In our day to day work, we often encounter buzzwords like Machine Learning, Artificial Intelligence, Personalization (sometimes referred to as P13N), MVP, Agile, A/B Testing, HIPPO (highest paid person’s opinion) and many more. It can be during a business meeting, while reading an article, mingling in conferences, interviewing for our next dream job, and so on.

In this post, I’ll go over some of these buzzwords and try to make them more accessible by providing examples of how it takes place, in practice, in our ML product development process.
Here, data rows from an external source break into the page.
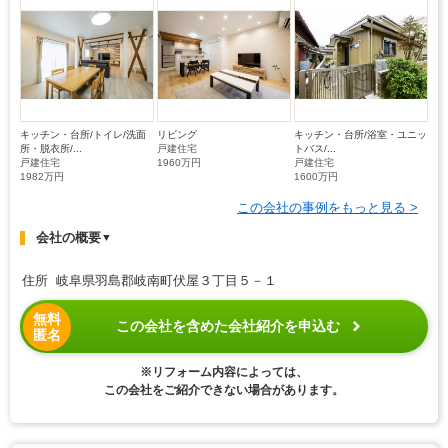
キッチン・台所/トイレ/洗面
リビング
キッチン・台所/浴室・ユニッ
所・脱衣所/...
戸建住宅
トバス/...
戸建住宅
1960万円
戸建住宅
1982万円
1600万円
この会社の事例をもっと見る >
会社の概要
▼
住所 岐阜県羽島郡岐南町伏屋３丁目５－１
無料
この会社を含めた会社紹介を申込む
匿名
※リフォーム内容によっては、
この会社をご紹介できない場合があります。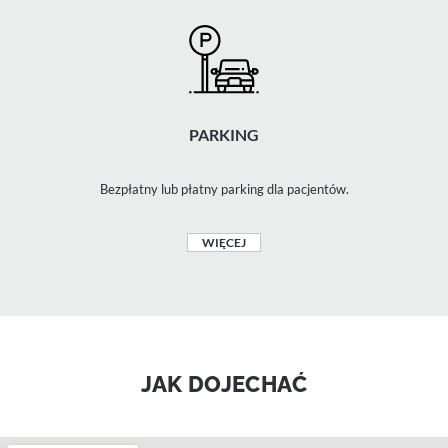
PARKING
Bezpłatny lub płatny parking dla pacjentów.
WIĘCEJ
JAK DOJECHAĆ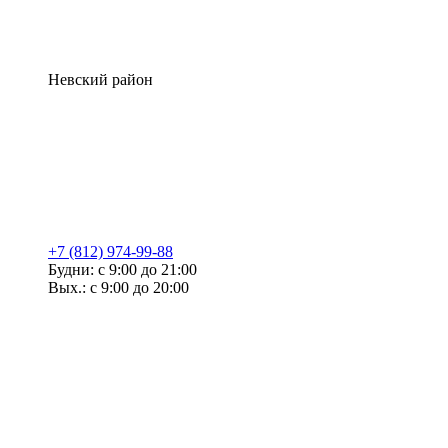
Невский район
+7 (812) 974-99-88
Будни: с 9:00 до 21:00
Вых.: с 9:00 до 20:00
Machine Learning, Artificial Intelligence, Data Science and Personalization

Machine Learning (ML) is an application of artificial intelligence (AI) in which systems can learn from data, identify patterns and make predictions with minimal human intervention. An ML algorithm can improve its performance on a task over time when exposed to more data. This gives an advantage to big-data environments such as big e-commerce sites, popular gaming applications, etc.
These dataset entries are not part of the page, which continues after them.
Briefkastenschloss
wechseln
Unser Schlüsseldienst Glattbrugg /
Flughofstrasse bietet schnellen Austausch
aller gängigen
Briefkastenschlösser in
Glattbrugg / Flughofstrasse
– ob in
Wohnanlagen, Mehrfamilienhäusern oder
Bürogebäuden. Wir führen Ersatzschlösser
Looking at a typical search results page on Booking.com’s website, we can identify many areas in which ML is involved: typical recommendation blocks as “Customers who viewed Hotel Victorie also viewed”, content selection such as the main image of the hotel, availability forecasting which is surfaced to the users in messages like “We’ll likely sell out of rooms at this hotel within the next 13 hours”, and hotels ranking/order.
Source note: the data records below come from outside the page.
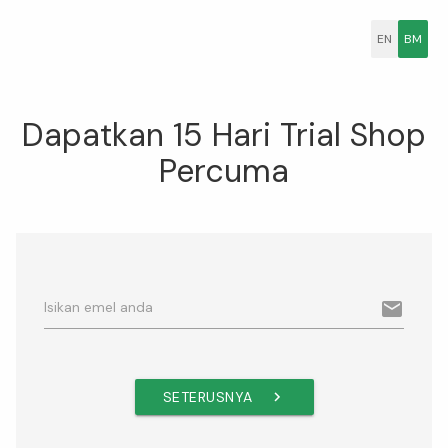
EN
BM
Dapatkan 15 Hari Trial Shop
Percuma
email
Isikan emel anda
SETERUSNYA
navigate_next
Booking.com search results page (not the latest version which currently exists on the website)

In most of the above features, we can think of segments that will not necessarily be interested in the same content. Let’s look at an example of this.

“3 Reasons to visit” — this feature extracts the main incentives to visit a certain location according to users reviews using NLP (natural language processing) techniques. Now, imagine that your next trip to Amsterdam is for business reasons, it is unlikely that you would be interested in the “red light district” and “coffee shops” as the two main reasons to visit Amsterdam.

In other words, we can use ML to create a better fit between the user’s current needs and the content presented to him/her.

How can we use ML as an enabler for personalization?

At Booking.com we have two main approaches for personalization — most cases and 1:1 personalization. In most cases personalization, we develop and optimize the product for a segment/cluster of users (a.k.a “persona”) with similar characteristics or preferences. In 1:1 personalization (a.k.a “hyper-personalization”) we use the user’s specific behavior (searches, clicks, bookings, etc.) in order to tailor the experience for him/her.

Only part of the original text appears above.